One thing to take away from the third-quarter revenue we’ve seen so far is that consumers are still shopping – and they’re grabbing big, well-known brands for everything from food to face creams. This is dramatic in high-end retail, where in some cases wealthy buyers are buying items that are more expensive than they were a year ago. There are several reasons for this. As I have noted, some of the expenses come from savings accumulated over the years kuncitara, and wealthy consumers want to get the most out of their money. If they hit outside of their regular price range or make their first luxury purchase, it often means paying for a household name: Louis Vuitton, Christian Dior or Hermes – all of which have had strong sales recoveries.
It also helps the largest companies – LVMH Moet Hennessy Louis Vuitton SE, Hermes International, Cie Financiere Richemont SA, and Gucci owner, Kering SA – have the resources to make their brands stand out in a crowded market. They are able to multiply social media campaigns. Meanwhile, consumers want to try and test styles, whether it’s a Hermes Birkin bag or a Moncler puffer jacket. With fewer opportunities to dress up, as well as a growing awareness of the environmental costs of fashion, buyers may decide to buy less, but buy better. All of this supports legacy-rich luxury homes, such as Hermes, the first upscale group to return to sales growth in the third quarter. The handbag maker is also helped by the fact that it is less dependent on tourist spending, which accounts for about 20% of sales globally, than its competitors, which see 30% to 35% of sales coming from tourists, according to Thomas Chauvet, luxury analyst at Citi.
But the shift in demand from cutting-edge to classic may be more of a challenge for Gucci, where sales excluding currency movements fell 8.9% in the third quarter. Her flamboyant aesthetic has won a large following among younger customers. But now they’re cutting back on their flashy styles to adapt to more conservative tastes. Buyers reaching for familiar goods also create special challenges for small companies. Given the power of luxury conglomerates and muscular single-brand groups like Moncler SpA, there may now be more pressure to sell to them. Salvatore Ferragamo SpA, for example, has not yet reported third-quarter sales, but Italian home turnover efforts have been disrupted by the pandemic. Investors will be watching to see if Ferragamo and other companies looking to revive their fortunes, such as Burberry Group Plc, are also being lifted by the rising tide of luxury.
Ferragamo denied this week that it is holding talks with investors about a potential stock sale. But family-controlled groups would be wise not to ignore any choices. The strides that the mega-brand have made this year will make it harder for smaller homes to gain traction with the richest buyers, even though demand for luxury goods will recover in 2021. Of course, there is a chance that consumer tastes will spin back to experimentation. when the world returns to resemblance to normality.
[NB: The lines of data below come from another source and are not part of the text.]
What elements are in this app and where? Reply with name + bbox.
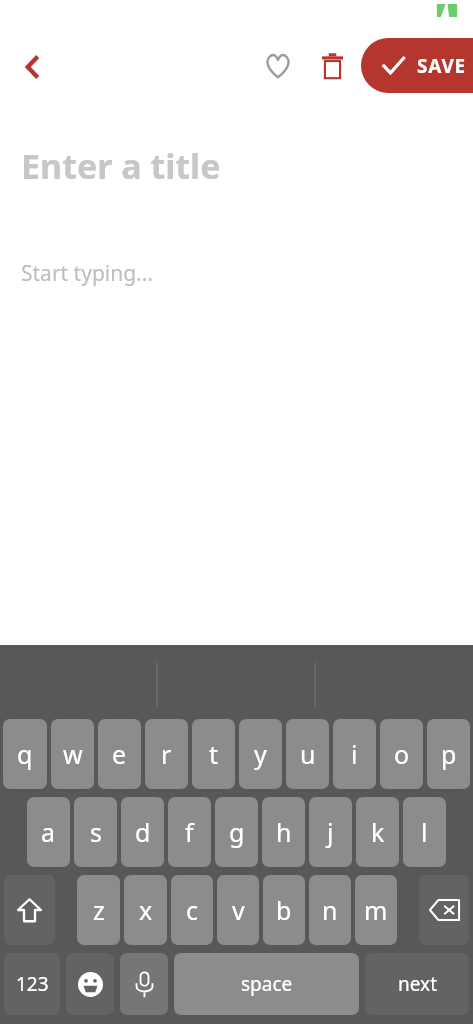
button[interactable]: e bbox=[98, 719, 141, 789]
button[interactable]: y bbox=[239, 719, 282, 789]
button[interactable]: Delete bbox=[308, 42, 356, 90]
button[interactable]: m bbox=[355, 875, 397, 945]
button[interactable]: h bbox=[262, 797, 305, 867]
button[interactable]: Back bbox=[8, 42, 58, 92]
button[interactable]: Backspace bbox=[419, 875, 469, 945]
button[interactable]: z bbox=[77, 875, 120, 945]
button[interactable]: Start typing... bbox=[0, 250, 473, 296]
staticText: Enter a title bbox=[21, 143, 221, 189]
staticText: q bbox=[17, 737, 33, 771]
button[interactable]: j bbox=[309, 797, 352, 867]
staticText: v bbox=[232, 893, 245, 927]
staticText: i bbox=[351, 737, 358, 771]
button[interactable]: next bbox=[365, 953, 469, 1015]
staticText: m bbox=[364, 893, 388, 927]
staticText: next bbox=[398, 971, 437, 997]
staticText: t bbox=[209, 737, 219, 771]
staticText: h bbox=[276, 815, 292, 849]
button[interactable]: r bbox=[145, 719, 188, 789]
staticText: b bbox=[276, 893, 292, 927]
button[interactable]: x bbox=[124, 875, 167, 945]
button[interactable]: b bbox=[263, 875, 305, 945]
button[interactable]: q bbox=[3, 719, 47, 789]
staticText: x bbox=[139, 893, 153, 927]
button[interactable]: Favorite bbox=[254, 42, 302, 90]
button[interactable]: f bbox=[168, 797, 211, 867]
button[interactable]: u bbox=[286, 719, 329, 789]
staticText: c bbox=[186, 893, 199, 927]
staticText: z bbox=[93, 893, 105, 927]
button[interactable]: s bbox=[74, 797, 117, 867]
staticText: u bbox=[300, 737, 316, 771]
staticText: a bbox=[41, 815, 56, 849]
button[interactable]: d bbox=[121, 797, 164, 867]
button[interactable]: g bbox=[215, 797, 258, 867]
button[interactable]: SAVE bbox=[361, 38, 473, 93]
staticText: f bbox=[185, 815, 194, 849]
button[interactable]: c bbox=[171, 875, 213, 945]
staticText: k bbox=[371, 815, 385, 849]
staticText: Start typing... bbox=[21, 259, 154, 288]
button[interactable]: Voice input bbox=[120, 953, 168, 1015]
button[interactable]: p bbox=[427, 719, 470, 789]
button[interactable]: i bbox=[333, 719, 376, 789]
button[interactable]: l bbox=[403, 797, 446, 867]
button[interactable]: w bbox=[51, 719, 94, 789]
staticText: e bbox=[112, 737, 127, 771]
staticText: l bbox=[421, 815, 428, 849]
button[interactable]: k bbox=[356, 797, 399, 867]
staticText: SAVE bbox=[417, 53, 467, 79]
staticText: 123 bbox=[16, 971, 49, 997]
staticText: s bbox=[90, 815, 102, 849]
staticText: p bbox=[441, 737, 457, 771]
staticText: w bbox=[63, 737, 83, 771]
staticText: g bbox=[229, 815, 245, 849]
staticText: y bbox=[254, 737, 267, 771]
button[interactable]: n bbox=[309, 875, 351, 945]
button[interactable]: a bbox=[27, 797, 70, 867]
button[interactable]: space bbox=[174, 953, 359, 1015]
button[interactable]: Emoji bbox=[66, 953, 114, 1015]
button[interactable]: o bbox=[380, 719, 423, 789]
staticText: r bbox=[161, 737, 172, 771]
staticText: o bbox=[394, 737, 410, 771]
staticText: d bbox=[135, 815, 151, 849]
staticText: n bbox=[322, 893, 338, 927]
button[interactable]: t bbox=[192, 719, 235, 789]
button[interactable]: Shift bbox=[4, 875, 55, 945]
button[interactable]: v bbox=[217, 875, 259, 945]
staticText: space bbox=[241, 971, 293, 997]
staticText: j bbox=[327, 815, 334, 849]
button[interactable]: Enter a title bbox=[0, 137, 473, 195]
button[interactable]: 123 bbox=[4, 953, 60, 1015]
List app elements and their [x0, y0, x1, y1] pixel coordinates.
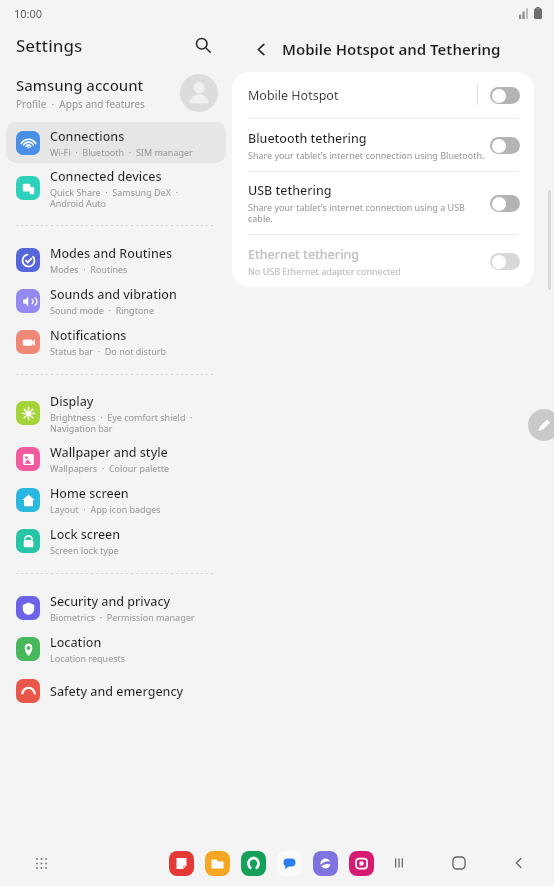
staticText: Connections	[50, 128, 125, 145]
button[interactable]: Samsung Notes	[169, 851, 194, 876]
button[interactable]: Connected devices	[6, 163, 226, 213]
button[interactable]: Bluetooth tethering	[232, 119, 534, 171]
staticText: Display	[50, 393, 94, 410]
staticText: Quick Share · Samsung DeX · Android Auto	[50, 186, 179, 209]
staticText: Wallpapers · Colour palette	[50, 462, 169, 474]
staticText: Safety and emergency	[50, 683, 184, 700]
staticText: Wallpaper and style	[50, 444, 168, 461]
button[interactable]: Back	[248, 36, 274, 62]
staticText: Wi-Fi · Bluetooth · SIM manager	[50, 146, 193, 158]
staticText: Share your tablet's internet connection …	[248, 201, 465, 224]
staticText: Modes and Routines	[50, 245, 172, 262]
staticText: No USB Ethernet adapter connected	[248, 265, 401, 277]
button[interactable]: All apps	[28, 850, 54, 876]
staticText: Mobile Hotspot and Tethering	[282, 39, 501, 59]
button[interactable]: Modes and Routines	[6, 239, 226, 280]
button[interactable]: Display	[6, 388, 226, 438]
button[interactable]: Toggle	[490, 137, 520, 154]
button[interactable]: USB tethering	[232, 172, 534, 234]
staticText: Screen lock type	[50, 544, 119, 556]
button[interactable]: Ethernet tethering	[232, 235, 534, 287]
button[interactable]: Security and privacy	[6, 587, 226, 628]
button[interactable]: Sounds and vibration	[6, 280, 226, 321]
staticText: Mobile Hotspot	[248, 87, 339, 104]
staticText: Profile · Apps and features	[16, 97, 145, 111]
staticText: 10:00	[14, 6, 43, 21]
button[interactable]: Home screen	[6, 479, 226, 520]
button[interactable]: My Files	[205, 851, 230, 876]
staticText: Location requests	[50, 652, 126, 664]
button[interactable]: Messages	[277, 851, 302, 876]
staticText: Sound mode · Ringtone	[50, 304, 154, 316]
staticText: Connected devices	[50, 168, 162, 185]
staticText: Security and privacy	[50, 593, 171, 610]
button[interactable]: Samsung account	[0, 64, 232, 122]
staticText: Sounds and vibration	[50, 286, 177, 303]
staticText: Lock screen	[50, 526, 121, 543]
button[interactable]: Toggle	[490, 253, 520, 270]
button[interactable]: Safety and emergency	[6, 669, 226, 713]
button[interactable]: Wallpaper and style	[6, 438, 226, 479]
button[interactable]: Toggle	[490, 87, 520, 104]
button[interactable]: Toggle	[490, 195, 520, 212]
button[interactable]: Home	[446, 850, 472, 876]
staticText: Home screen	[50, 485, 129, 502]
button[interactable]: Mobile Hotspot	[232, 72, 534, 118]
staticText: Biometrics · Permission manager	[50, 611, 195, 623]
staticText: Settings	[16, 34, 83, 57]
staticText: Samsung account	[16, 75, 144, 95]
button[interactable]: Back	[506, 850, 532, 876]
staticText: Modes · Routines	[50, 263, 128, 275]
staticText: Share your tablet's internet connection …	[248, 149, 485, 161]
button[interactable]: Location	[6, 628, 226, 669]
staticText: Brightness · Eye comfort shield · Naviga…	[50, 411, 193, 434]
staticText: Ethernet tethering	[248, 246, 360, 263]
button[interactable]: Gallery	[349, 851, 374, 876]
button[interactable]: Recents	[386, 850, 412, 876]
button[interactable]: Edit	[528, 409, 554, 441]
staticText: Layout · App icon badges	[50, 503, 161, 515]
button[interactable]: Lock screen	[6, 520, 226, 561]
button[interactable]: Phone	[241, 851, 266, 876]
staticText: Bluetooth tethering	[248, 130, 367, 147]
button[interactable]: Notifications	[6, 321, 226, 362]
button[interactable]: Internet	[313, 851, 338, 876]
button[interactable]: Connections	[6, 122, 226, 163]
staticText: Location	[50, 634, 102, 651]
button[interactable]: Search	[188, 30, 218, 60]
staticText: Status bar · Do not disturb	[50, 345, 166, 357]
staticText: USB tethering	[248, 182, 332, 199]
staticText: Notifications	[50, 327, 127, 344]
But that future seems far and far from certain. Even if buyers want a less familiar and edgy design, companies need to reach them online and via social media channels. Having the best retail locations and the hottest designers will also remain important. That means sustainable investment for all groups, large and small. If life continues to get harder for more specialty brands, the next luxury trend could be an overhaul of industry ownership.
(This story has been published from wire agent bait without modification to the text.)